From the entries below, write out exactly the lines between the line holding "een restaurant waar het delen van gerechten" and the line holding "長學分班綜合活動領域－家政專長暑假臺北自費班", inclusive, excluding any pictures.

- Opening Delimiter -

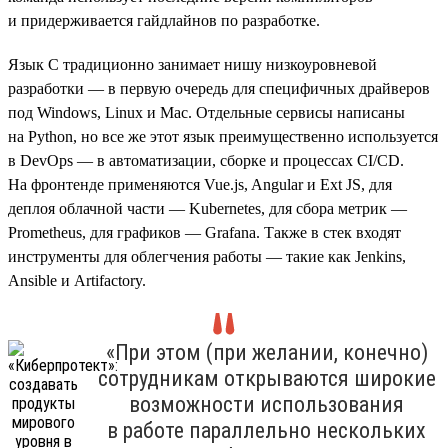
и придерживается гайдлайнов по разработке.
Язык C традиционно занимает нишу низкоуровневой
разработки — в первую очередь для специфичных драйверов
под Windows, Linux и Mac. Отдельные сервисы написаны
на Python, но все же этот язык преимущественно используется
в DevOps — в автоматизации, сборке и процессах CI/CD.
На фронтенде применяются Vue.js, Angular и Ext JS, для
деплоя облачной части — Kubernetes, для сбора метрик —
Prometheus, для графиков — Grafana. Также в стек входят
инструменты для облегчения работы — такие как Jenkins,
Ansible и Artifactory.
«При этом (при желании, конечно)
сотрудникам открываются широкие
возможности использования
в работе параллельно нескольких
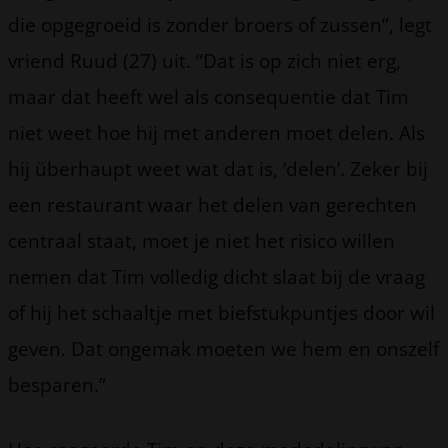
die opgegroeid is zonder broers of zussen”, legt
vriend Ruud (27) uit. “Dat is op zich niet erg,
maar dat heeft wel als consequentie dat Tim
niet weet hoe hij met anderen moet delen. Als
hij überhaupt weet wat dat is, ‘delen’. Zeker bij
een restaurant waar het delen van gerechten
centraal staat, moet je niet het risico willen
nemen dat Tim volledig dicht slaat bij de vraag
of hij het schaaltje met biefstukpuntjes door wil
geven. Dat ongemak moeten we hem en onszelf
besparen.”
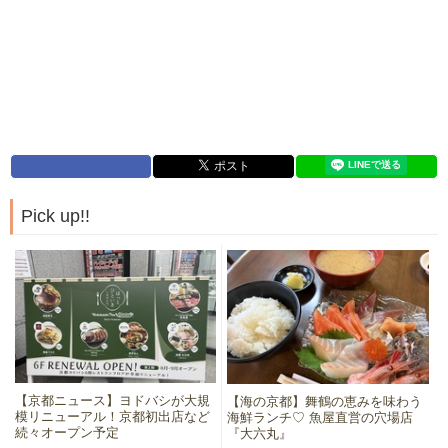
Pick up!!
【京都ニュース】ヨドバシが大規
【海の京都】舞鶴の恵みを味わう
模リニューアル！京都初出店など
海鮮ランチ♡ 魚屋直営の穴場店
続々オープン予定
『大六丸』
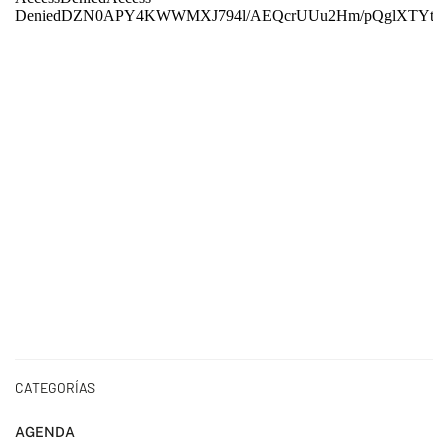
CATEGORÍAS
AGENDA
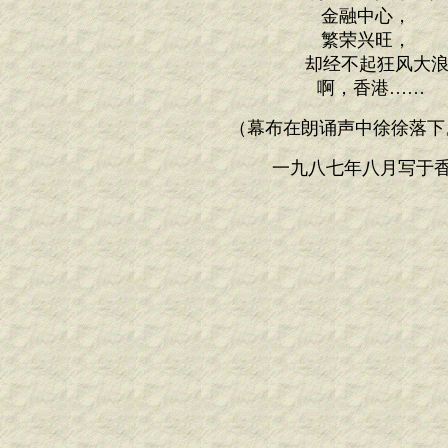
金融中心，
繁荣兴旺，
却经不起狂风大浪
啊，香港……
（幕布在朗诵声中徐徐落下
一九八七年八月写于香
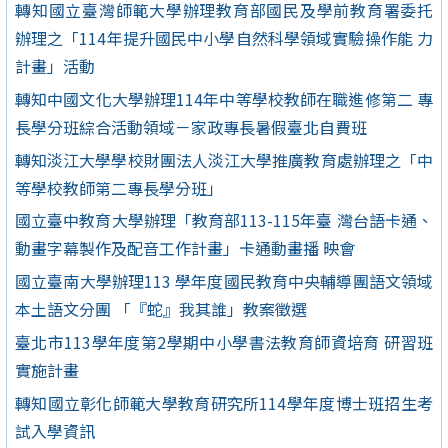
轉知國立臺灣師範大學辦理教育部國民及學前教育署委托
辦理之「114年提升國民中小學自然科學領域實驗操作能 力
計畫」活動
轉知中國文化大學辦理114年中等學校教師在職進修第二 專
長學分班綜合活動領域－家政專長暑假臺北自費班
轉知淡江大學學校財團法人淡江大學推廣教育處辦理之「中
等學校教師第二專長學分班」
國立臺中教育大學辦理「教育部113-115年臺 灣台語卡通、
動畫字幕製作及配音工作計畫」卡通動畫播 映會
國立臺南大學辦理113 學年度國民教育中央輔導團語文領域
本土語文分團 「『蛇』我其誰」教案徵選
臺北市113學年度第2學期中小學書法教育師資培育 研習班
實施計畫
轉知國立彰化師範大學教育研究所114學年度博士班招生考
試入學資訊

- Closing Delimiter -

### [Task output]
een restaurant waar het delen van gerechten
centraal staat, moet je niet het risico willen
nemen dat Tim volledig dicht slaat bij de vraag
of hij het schaaltje met biefstukpuntjes door wil
geven. Dat ongemak moeten we hem en onszelf
besparen.”
Pick up!!
【京都ニュース】ヨドバシが大規
【海の京都】舞鶴の恵みを味わう
模リニューアル！京都初出店など
海鮮ランチ♡ 魚屋直営の穴場店
続々オープン予定
『大六丸』
CATEGORÍAS
AGENDA
金融中心，
繁荣兴旺，
却经不起狂风大浪
啊，香港……
（幕布在朗诵声中徐徐落下
一九八七年八月写于香
轉知國立臺灣師範大學辦理教育部國民及學前教育署委托
辦理之「114年提升國民中小學自然科學領域實驗操作能 力
計畫」活動
轉知中國文化大學辦理114年中等學校教師在職進修第二 專
長學分班綜合活動領域－家政專長暑假臺北自費班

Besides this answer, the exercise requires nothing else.